Local duo compete on new season of reality show The Amazing Race

Chico natives Brandon Squyres (left) and Adam Switzer are lifelong friends and soon-to-be reality-TV stars.

Chico natives Brandon Squyres (left) and Adam Switzer are lifelong friends and soon-to-be reality-TV stars.

Photo by jason cassidy

Race fans:
The Amazing Race shows Sundays, at 8 p.m., on CBS, starting Sept. 29.

The teams for the 23rd season of The Amazing Race are made up of the usual suspects—childhood friends, couples, siblings, pro-sports teammates, father-daughter combos—all duking it out for a $1 million booty. But there’s one team that sticks out for obvious reasons. Among the hard-bodies, chiseled jawlines and perfect skin of this season you’ll find a couple of Chico metalheads whose faces probably haven’t seen the sun, or a razor, since the show debuted back in 2001.

Many locals already know that longtime pals Brandon Squyres and Adam Switzer have, indeed, taken part in the upcoming season of CBS’s reality staple The Amazing Race.
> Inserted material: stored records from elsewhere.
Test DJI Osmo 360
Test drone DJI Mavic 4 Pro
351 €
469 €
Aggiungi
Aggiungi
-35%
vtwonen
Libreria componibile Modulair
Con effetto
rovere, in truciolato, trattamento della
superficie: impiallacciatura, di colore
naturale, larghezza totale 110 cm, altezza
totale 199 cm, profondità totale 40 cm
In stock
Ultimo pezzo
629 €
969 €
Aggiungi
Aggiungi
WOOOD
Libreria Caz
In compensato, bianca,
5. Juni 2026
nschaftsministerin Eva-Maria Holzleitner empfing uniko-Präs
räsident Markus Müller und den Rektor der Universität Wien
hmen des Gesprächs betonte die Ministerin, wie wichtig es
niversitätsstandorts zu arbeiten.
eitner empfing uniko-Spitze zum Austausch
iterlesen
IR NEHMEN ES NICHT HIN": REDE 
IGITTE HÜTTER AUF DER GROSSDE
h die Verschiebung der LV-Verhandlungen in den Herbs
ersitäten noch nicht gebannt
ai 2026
In fact, for all we know, Squyres and Switzer are already sitting poolside in their Speedos, listening to Black Sabbath and lighting cigars with $100 bills. That’s how I’d like to picture it, anyway.

The new season—which premieres Sept. 29—is already in the can, with shooting having taken place over the course of a month this past June. Needless to say, Squyres and Switzer are contractually sworn to secrecy on show details and the outcome. Just to illustrate how tight the folks at CBS are keeping things, I had to set up the interview with Switzer and Squyres (whose number was sitting right there in my phone contacts) through the network’s publicist, who gave us 15 minutes and monitored the call just in case I tried to pry any off-limits information out of them.
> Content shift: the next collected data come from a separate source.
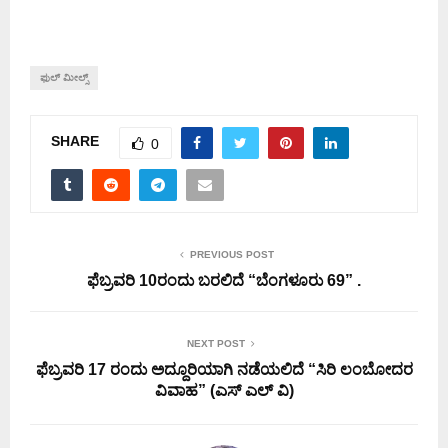
ಫುಲ್ ಮೀಲ್ಸ್
SHARE
0
PREVIOUS POST
ಫೆಬ್ರವರಿ 10ರಂದು ಬರಲಿದೆ “ಬೆಂಗಳೂರು 69” .
NEXT POST
ಫೆಬ್ರವರಿ 17 ರಂದು ಅದ್ದೂರಿಯಾಗಿ ನಡೆಯಲಿದೆ “ಸಿರಿ ಲಂಬೋದರ
ವಿವಾಹ” (ಎಸ್ ಎಲ್ ವಿ)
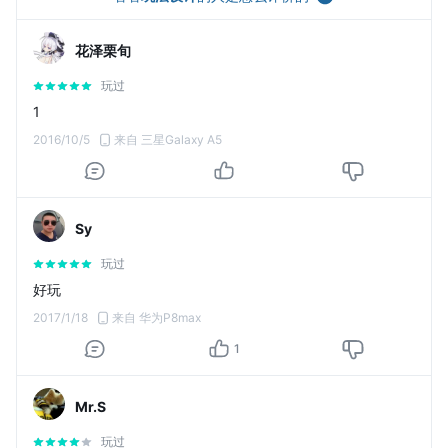
花泽栗旬
玩过
1
2016/10/5
来自 三星Galaxy A5
Sy
玩过
好玩
2017/1/18
来自 华为P8max
1
Mr.S
玩过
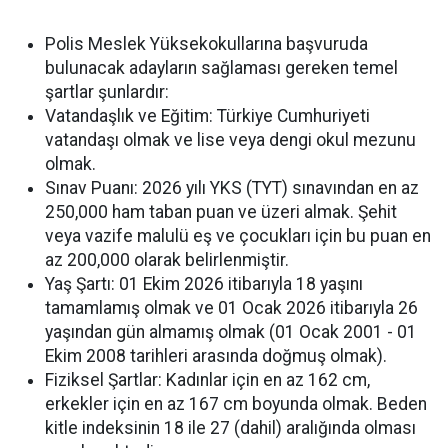
Polis Meslek Yüksekokullarına başvuruda
bulunacak adayların sağlaması gereken temel
şartlar şunlardır:
Vatandaşlık ve Eğitim: Türkiye Cumhuriyeti
vatandaşı olmak ve lise veya dengi okul mezunu
olmak.
Sınav Puanı: 2026 yılı YKS (TYT) sınavından en az
250,000 ham taban puan ve üzeri almak. Şehit
veya vazife malulü eş ve çocukları için bu puan en
az 200,000 olarak belirlenmiştir.
Yaş Şartı: 01 Ekim 2026 itibarıyla 18 yaşını
tamamlamış olmak ve 01 Ocak 2026 itibarıyla 26
yaşından gün almamış olmak (01 Ocak 2001 - 01
Ekim 2008 tarihleri arasında doğmuş olmak).
Fiziksel Şartlar: Kadınlar için en az 162 cm,
erkekler için en az 167 cm boyunda olmak. Beden
kitle indeksinin 18 ile 27 (dahil) aralığında olması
Both Squyres and Switzer admit they hadn’t seen a full season of the show prior to sending in their audition tape, although they’ve talked about entering for years. “I’d seen a bunch of episodes on TV,” said Squyres. “And I thought, ‘I wish I could do that.’”

Making it happen hasn’t been easy. Switzer lives on, and takes care of, 22 acres in the sticks north of Chico; Squyres is a contractor by day, and a metal screamer by night, fronting the bands Cold Blue Mountain, Amarok and, of course, venerable Chico metal institution The Makai. He got Switzer on board, and this year they finally made the deadline.

“It’s hard,” Squyres said. “Especially getting older. You don’t get to spend much time with friends.”

Squyres and Switzer are no doubt the most rockingest-and-rollingest team to hit the show—unless you count Season 21, which featured former White Lion bassist James LoMenzo. Their black T-shirts (look for the primetime debut of a Cold Blue Mountain tee) and lion’s-mane beards have definitely made them easy targets for some.

“We thought they would be underestimated by other teams,” wrote Allison Mello by email. She’s on a team with her friend and fellow Los Angeles Kings Ice Crew Girl, Ashley Covert. “But we didn’t count them out as an easy team to beat because we thought they might have had a lot of travel experience.”

They thought right. Squyres has toured all over America and Europe with his bands, and Switzer has also done a fair share of traveling, and speaks Spanish and French. When asked if they’d done anything to prepare for the mental and physical tests they were about to endure, Switzer answered the way I’d hoped he would: “I did some 12-ounce Sierra Nevada pull-ups.”

The Amazing Race phenomenon shouldn’t be underestimated. This is a huge deal to a lot of people. Since the TV spots for the forthcoming season started airing in late August, Squyres has already been approached by a man in a hardware store, who proceeded to explain how much the show meant to his family. There are people on YouTube already making predictions, like “Nonstop Noah,” who picked these two bearded wonders to win it all.

Of course, Switzer and Squyres already know the outcome. And Switzer already knows what he’ll do with his half of the $1 million bucks. If they won/ win, of course.

“I might potentially retire. I might potentially buy a Bigfoot monster truck. I might buy Brandon a camel, because he’s always wanted one.”